Independently serve as clinical study statistician on multiple projects with limited supervision. Provide expertise in the design and development of study protocols and case report forms. Develop statistical analysis plans, perform statistical analyses, and interpret results. Develop SAS programs of varying complexity to analyze and report clinical data. Review programming specifications and outputs. Recognize inconsistencies and initiate resolution of data problems. Collaborate in the preparation and review of clinical study reports.
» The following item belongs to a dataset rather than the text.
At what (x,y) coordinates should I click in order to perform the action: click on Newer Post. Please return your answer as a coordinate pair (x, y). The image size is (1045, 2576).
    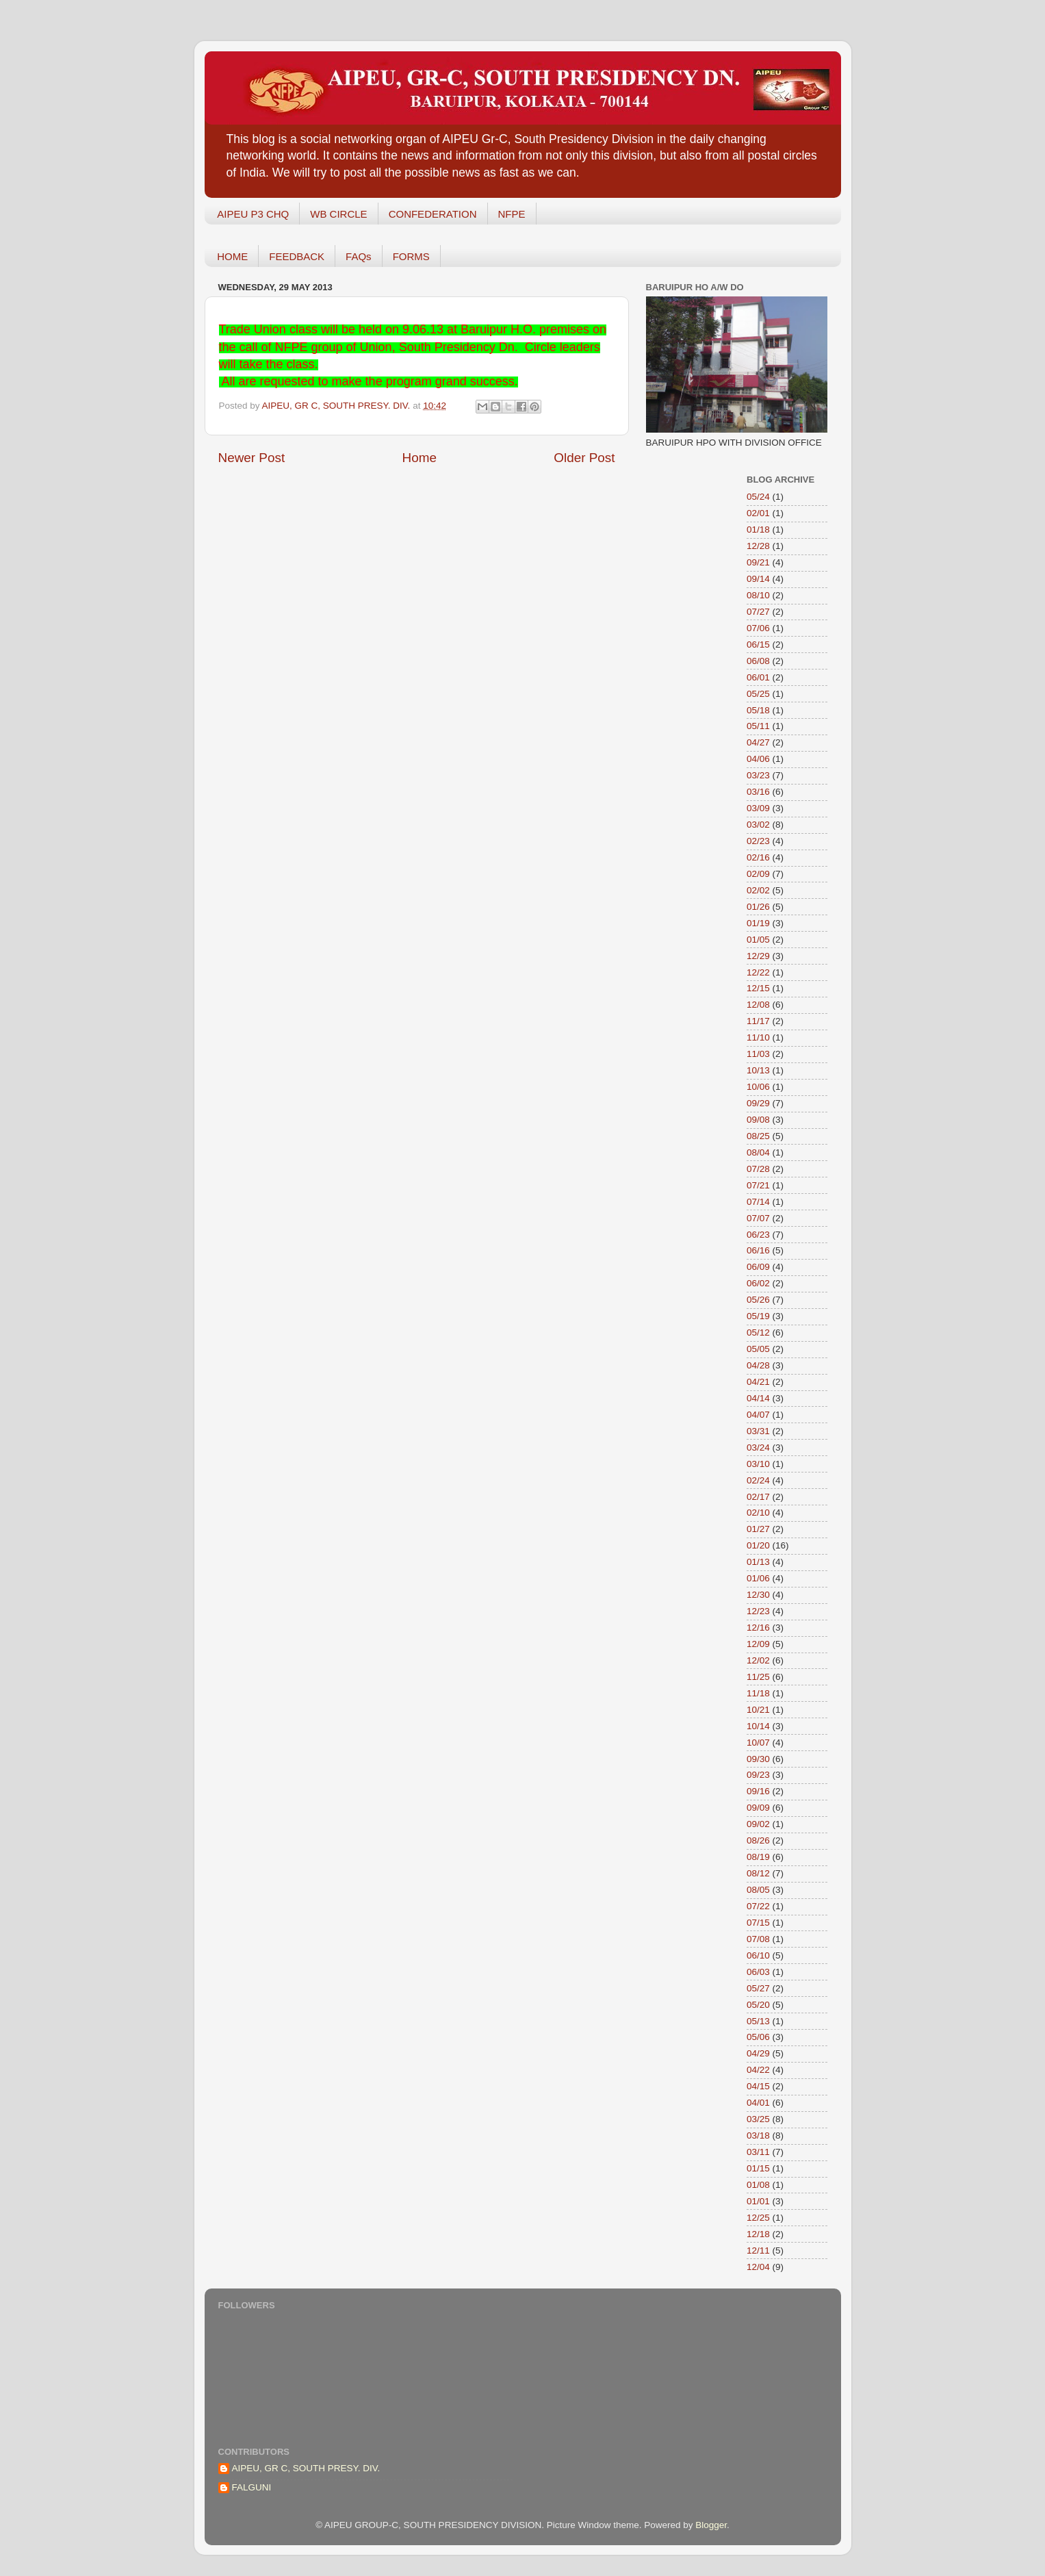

Ensure adherence to regulatory and company standards.

 

Responsibilities:

  • Perform duties of a study statistician to support clinical trials. Oversee statistical aspects in the design of clinical trials
  • Provide statistical input to study protocols
  • Perform sample size and power calculations
  • Review CRFs and edit checks
  • Develop SAP and create table, listing, and figure shells
  • Review programming specifications and derived datasets
  • Perform or review statistical analysis as defined in SAP
  • Code complex statistical analyses as needed
  • Interpret results and write sections of documents; present results
  • Support program lead statisticians in preparations for interactions with regulatory agencies
  • Read and understand medical/clinical literature as required by duties
  • Develop and assist in maintenance of department tools, templates, guidelines, SOPs, and systems
  • Working knowledge of FDA regulations, ICH GCP guidelines, the drug development process
  • Work on problems of diverse scope in which analysis of data requires evaluation of identifiable factors
  • Exercise judgment within generally defined practices and policies in selecting methods and techniques for obtaining solutions

 

Qualifications:

  • MS in statistics, biostatistics, or related field with 4-7 years of experience, or PhD with 2-5 years of experience
  • Strong SAS programming skills
  • Working knowledge of clinical trial design
  • Knowledge of FDA regulations, ICH GCP guidelines, the drug development process
  • Excellent verbal and written communication skills
  • Demonstrated initiative and motivation
  • Good organizational skills with the ability to adapt and adjust to changing priorities
  • Experience working in an environment where knowledge of and adherence to SOPs and regulatory guidelines are required
  • Able to prioritize work and complete deliverables to timelines with limited supervision
  • Detail and process oriented

 

Preferred:

  • Oncology experience preferred
  • Knowledge of R
  • Simulation experience

As the leading employer in our industry in the Pacific Northwest, Seattle Genetics is proud to offer a competitive total compensation package as well as a comprehensive benefits program designed to support the whole lives of our employees and their families. Benefits include medical, vision and dental coverage, group and supplemental life insurance, 401(k) with company match, tuition reimbursement, relocation assistance and much more. To learn more about Seattle Genetics, please visit www.seattlegenetics.com.

Seattle Genetics is an equal opportunity employer. All qualified applications will receive consideration for employment without regard to race, age, gender identity, sexual orientation, color, religion, sex, marital status, national origin, protected veteran status, disability status, or any other status protected by federal, state, or local law.